Start of Exercise inputs
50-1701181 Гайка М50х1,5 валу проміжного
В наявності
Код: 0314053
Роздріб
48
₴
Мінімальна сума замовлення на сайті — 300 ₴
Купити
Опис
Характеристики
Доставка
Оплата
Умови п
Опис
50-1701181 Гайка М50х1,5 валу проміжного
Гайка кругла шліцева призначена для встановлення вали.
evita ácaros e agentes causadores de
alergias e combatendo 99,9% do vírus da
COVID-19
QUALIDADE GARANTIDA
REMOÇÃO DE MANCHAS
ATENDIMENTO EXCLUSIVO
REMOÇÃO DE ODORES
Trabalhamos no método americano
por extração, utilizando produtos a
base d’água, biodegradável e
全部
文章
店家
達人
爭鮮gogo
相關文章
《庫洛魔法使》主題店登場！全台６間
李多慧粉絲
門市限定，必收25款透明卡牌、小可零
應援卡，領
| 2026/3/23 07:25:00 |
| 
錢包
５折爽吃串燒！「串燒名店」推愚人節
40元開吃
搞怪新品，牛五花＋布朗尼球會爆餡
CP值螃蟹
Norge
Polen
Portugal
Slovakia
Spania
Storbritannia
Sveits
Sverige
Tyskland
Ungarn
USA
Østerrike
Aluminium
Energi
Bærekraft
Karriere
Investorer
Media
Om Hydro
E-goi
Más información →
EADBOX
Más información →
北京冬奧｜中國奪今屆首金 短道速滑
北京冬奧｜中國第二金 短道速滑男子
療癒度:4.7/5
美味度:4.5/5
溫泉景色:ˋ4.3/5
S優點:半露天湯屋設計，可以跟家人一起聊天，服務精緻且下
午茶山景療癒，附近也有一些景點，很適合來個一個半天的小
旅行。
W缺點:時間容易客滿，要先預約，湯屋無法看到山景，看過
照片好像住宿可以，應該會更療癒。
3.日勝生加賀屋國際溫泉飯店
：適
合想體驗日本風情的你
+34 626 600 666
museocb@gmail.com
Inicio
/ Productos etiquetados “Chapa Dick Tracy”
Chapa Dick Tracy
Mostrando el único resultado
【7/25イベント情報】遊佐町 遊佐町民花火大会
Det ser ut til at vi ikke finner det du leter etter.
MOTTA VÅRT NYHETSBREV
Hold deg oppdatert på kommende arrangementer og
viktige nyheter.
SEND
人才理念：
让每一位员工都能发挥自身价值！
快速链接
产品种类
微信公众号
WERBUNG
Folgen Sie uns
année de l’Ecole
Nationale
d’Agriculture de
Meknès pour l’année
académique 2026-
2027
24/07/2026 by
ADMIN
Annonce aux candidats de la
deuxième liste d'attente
End of Exercise inputs
Copy range, inclusive: the line holding "溫泉景色:ˋ4.3/5" to the line holding "Annonce aux candidats de la". Reproduce exactly those lines of the records above and no others.

溫泉景色:ˋ4.3/5
S優點:半露天湯屋設計，可以跟家人一起聊天，服務精緻且下
午茶山景療癒，附近也有一些景點，很適合來個一個半天的小
旅行。
W缺點:時間容易客滿，要先預約，湯屋無法看到山景，看過
照片好像住宿可以，應該會更療癒。
3.日勝生加賀屋國際溫泉飯店
：適
合想體驗日本風情的你
+34 626 600 666
museocb@gmail.com
Inicio
/ Productos etiquetados “Chapa Dick Tracy”
Chapa Dick Tracy
Mostrando el único resultado
【7/25イベント情報】遊佐町 遊佐町民花火大会
Det ser ut til at vi ikke finner det du leter etter.
MOTTA VÅRT NYHETSBREV
Hold deg oppdatert på kommende arrangementer og
viktige nyheter.
SEND
人才理念：
让每一位员工都能发挥自身价值！
快速链接
产品种类
微信公众号
WERBUNG
Folgen Sie uns
année de l’Ecole
Nationale
d’Agriculture de
Meknès pour l’année
académique 2026-
2027
24/07/2026 by
ADMIN
Annonce aux candidats de la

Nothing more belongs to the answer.